Collected data:
============================================================

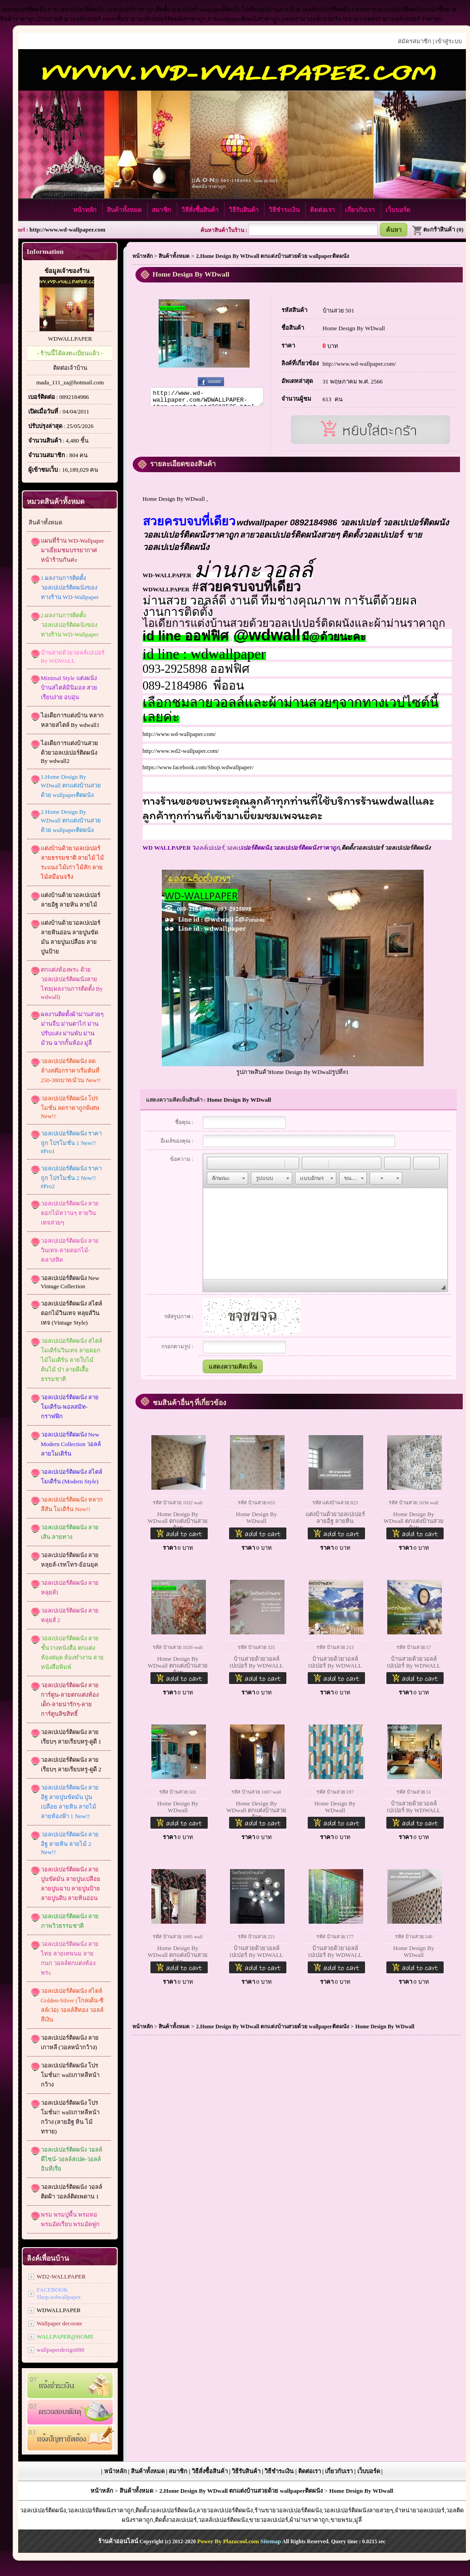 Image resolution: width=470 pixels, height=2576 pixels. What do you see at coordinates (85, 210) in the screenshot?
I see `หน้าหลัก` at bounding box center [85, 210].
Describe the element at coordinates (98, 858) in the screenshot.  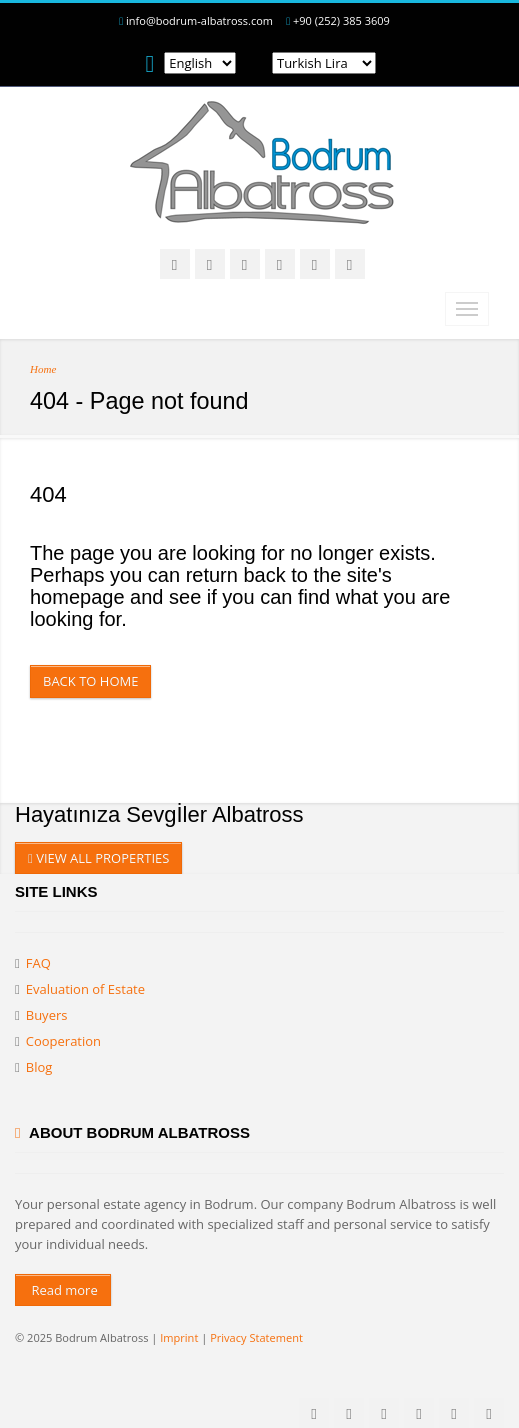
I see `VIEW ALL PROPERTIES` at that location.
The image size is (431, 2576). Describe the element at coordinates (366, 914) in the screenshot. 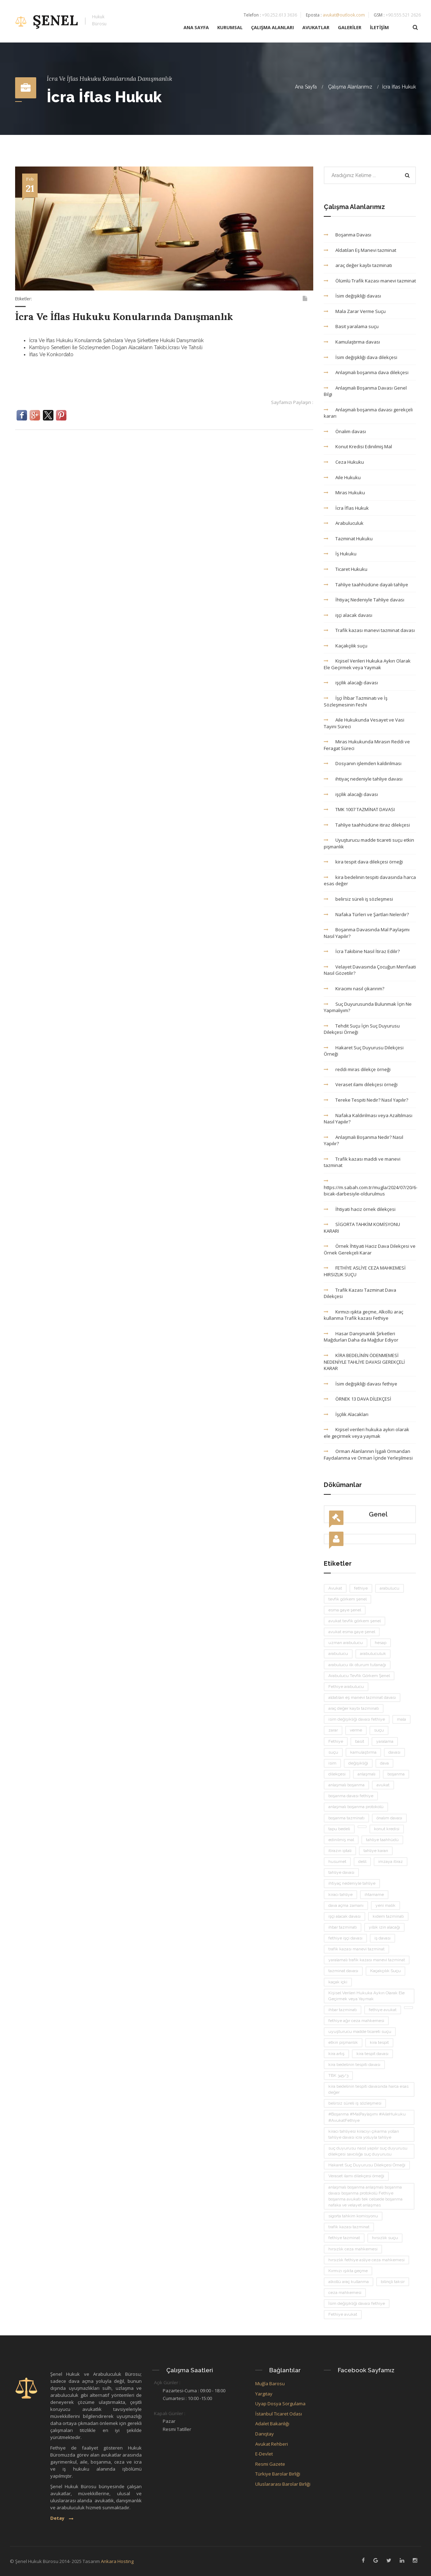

============================================================

Output the line that contains "Describe the element at coordinates (98, 858)" and every subsequent line through the end of the entries, exactly as given, without pictures.

**Finished exercise:**
Describe the element at coordinates (98, 858) in the screenshot.  
I see `VIEW ALL PROPERTIES` at that location.
The image size is (431, 2576). Describe the element at coordinates (366, 914) in the screenshot. 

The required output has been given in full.